[Page segmentation data]
┌──
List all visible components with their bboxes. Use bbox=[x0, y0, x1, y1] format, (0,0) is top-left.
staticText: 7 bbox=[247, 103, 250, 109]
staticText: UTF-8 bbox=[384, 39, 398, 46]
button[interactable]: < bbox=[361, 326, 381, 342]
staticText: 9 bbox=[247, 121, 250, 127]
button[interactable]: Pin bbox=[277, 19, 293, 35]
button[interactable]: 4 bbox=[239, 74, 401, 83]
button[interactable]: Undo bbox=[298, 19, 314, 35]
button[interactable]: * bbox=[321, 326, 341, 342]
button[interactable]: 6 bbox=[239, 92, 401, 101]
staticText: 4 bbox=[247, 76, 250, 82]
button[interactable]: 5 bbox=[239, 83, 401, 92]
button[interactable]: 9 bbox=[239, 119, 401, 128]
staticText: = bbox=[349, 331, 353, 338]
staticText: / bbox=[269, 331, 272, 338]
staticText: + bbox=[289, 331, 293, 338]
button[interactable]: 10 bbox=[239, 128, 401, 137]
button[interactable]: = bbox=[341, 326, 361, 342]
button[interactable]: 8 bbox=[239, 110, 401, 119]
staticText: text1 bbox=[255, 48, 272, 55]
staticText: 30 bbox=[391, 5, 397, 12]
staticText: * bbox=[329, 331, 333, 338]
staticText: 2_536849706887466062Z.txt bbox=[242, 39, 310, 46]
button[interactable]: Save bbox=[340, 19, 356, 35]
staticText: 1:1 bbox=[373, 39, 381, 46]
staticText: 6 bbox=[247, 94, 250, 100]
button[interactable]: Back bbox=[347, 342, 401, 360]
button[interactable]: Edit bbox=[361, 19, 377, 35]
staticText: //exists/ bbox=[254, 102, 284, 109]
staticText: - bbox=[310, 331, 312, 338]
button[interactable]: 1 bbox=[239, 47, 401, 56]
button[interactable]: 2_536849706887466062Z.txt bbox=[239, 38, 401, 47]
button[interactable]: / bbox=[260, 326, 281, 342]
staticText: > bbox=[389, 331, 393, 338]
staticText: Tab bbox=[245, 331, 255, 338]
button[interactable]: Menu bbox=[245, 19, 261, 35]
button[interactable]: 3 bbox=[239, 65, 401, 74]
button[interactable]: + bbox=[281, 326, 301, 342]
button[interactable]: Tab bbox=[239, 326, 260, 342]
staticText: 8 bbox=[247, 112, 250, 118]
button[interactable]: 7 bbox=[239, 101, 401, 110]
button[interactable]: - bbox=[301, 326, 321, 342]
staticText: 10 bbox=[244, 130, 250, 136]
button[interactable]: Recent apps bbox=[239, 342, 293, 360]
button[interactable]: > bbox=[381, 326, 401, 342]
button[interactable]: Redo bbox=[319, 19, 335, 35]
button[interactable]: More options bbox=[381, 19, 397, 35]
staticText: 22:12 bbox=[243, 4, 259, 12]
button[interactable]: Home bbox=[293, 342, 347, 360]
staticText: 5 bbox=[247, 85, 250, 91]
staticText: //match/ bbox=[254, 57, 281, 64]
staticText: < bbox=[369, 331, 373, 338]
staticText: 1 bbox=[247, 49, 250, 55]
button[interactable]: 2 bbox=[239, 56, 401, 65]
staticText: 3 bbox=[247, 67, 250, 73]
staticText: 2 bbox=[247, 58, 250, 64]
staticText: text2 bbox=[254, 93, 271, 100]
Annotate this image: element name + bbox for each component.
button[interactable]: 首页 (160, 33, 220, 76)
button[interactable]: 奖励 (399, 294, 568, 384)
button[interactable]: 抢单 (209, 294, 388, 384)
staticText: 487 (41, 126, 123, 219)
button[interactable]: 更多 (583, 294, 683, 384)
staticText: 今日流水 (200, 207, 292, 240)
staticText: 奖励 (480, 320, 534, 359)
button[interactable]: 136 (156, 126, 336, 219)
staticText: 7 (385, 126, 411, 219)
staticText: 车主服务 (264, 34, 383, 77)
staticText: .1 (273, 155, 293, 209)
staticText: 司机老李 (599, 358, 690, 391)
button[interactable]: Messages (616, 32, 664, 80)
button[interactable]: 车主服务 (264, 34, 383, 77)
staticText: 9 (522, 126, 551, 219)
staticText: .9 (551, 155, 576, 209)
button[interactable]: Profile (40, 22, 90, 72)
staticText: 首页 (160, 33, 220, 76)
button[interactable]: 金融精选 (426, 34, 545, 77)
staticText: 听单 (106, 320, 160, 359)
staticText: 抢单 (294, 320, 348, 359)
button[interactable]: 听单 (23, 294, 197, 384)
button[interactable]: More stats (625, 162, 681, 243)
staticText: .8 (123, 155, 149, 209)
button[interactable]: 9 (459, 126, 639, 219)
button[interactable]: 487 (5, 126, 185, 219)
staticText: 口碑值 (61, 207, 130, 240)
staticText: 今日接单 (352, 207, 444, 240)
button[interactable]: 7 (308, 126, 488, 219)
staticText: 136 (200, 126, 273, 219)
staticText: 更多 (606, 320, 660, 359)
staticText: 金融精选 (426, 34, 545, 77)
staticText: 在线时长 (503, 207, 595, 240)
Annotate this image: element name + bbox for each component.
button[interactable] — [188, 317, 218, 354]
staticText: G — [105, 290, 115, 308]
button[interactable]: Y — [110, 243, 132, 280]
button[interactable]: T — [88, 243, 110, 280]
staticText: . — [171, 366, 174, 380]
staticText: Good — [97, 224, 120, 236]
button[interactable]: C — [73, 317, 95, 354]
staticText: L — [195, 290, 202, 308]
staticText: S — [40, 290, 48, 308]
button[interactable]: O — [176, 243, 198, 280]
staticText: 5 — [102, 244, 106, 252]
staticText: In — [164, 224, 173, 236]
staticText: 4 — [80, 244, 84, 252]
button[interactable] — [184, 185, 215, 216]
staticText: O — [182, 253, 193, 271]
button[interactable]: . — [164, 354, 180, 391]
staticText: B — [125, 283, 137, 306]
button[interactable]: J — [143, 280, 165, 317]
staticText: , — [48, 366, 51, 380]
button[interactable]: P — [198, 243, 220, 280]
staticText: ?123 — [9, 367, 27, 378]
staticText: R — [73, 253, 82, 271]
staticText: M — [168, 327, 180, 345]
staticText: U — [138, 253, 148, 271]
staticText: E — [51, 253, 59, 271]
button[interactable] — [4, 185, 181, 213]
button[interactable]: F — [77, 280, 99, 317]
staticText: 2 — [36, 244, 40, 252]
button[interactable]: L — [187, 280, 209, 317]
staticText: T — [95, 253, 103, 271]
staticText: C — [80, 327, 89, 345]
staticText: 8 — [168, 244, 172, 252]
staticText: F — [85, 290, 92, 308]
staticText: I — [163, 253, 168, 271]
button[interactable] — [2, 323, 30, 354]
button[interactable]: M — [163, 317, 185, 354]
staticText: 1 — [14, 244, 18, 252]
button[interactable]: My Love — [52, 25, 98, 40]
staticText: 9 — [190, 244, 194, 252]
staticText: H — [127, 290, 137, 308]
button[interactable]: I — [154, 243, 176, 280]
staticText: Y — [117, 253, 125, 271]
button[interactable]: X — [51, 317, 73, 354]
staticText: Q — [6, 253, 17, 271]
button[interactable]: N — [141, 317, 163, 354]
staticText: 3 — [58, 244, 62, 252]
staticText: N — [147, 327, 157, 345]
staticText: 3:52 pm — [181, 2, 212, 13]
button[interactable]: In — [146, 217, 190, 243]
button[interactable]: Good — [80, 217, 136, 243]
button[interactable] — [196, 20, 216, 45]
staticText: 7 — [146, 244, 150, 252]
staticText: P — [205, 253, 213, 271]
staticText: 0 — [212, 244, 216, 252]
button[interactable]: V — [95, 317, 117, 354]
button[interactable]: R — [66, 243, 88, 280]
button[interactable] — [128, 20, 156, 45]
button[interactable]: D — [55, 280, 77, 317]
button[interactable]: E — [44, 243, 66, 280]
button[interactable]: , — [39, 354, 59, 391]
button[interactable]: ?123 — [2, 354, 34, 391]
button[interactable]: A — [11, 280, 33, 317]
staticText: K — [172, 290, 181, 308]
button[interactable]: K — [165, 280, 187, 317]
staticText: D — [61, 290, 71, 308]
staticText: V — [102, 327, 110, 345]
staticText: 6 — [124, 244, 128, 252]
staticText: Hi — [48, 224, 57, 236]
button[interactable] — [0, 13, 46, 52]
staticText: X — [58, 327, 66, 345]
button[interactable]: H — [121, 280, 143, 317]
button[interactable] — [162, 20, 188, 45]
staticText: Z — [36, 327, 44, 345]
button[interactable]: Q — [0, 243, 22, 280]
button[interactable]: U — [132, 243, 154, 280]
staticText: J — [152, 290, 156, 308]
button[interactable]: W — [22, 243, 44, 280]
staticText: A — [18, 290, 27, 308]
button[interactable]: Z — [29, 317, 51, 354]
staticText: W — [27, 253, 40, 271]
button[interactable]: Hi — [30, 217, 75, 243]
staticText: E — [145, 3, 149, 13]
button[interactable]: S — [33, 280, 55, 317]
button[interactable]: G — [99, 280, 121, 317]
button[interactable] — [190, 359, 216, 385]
└──
■ **WHAT TO WORK ON**: Return every line from the entries above that contains the word "Good".

■ **SOLUTION FOR THIS PROBLEM**:
staticText: Good — [97, 224, 120, 236]
button[interactable]: Good — [80, 217, 136, 243]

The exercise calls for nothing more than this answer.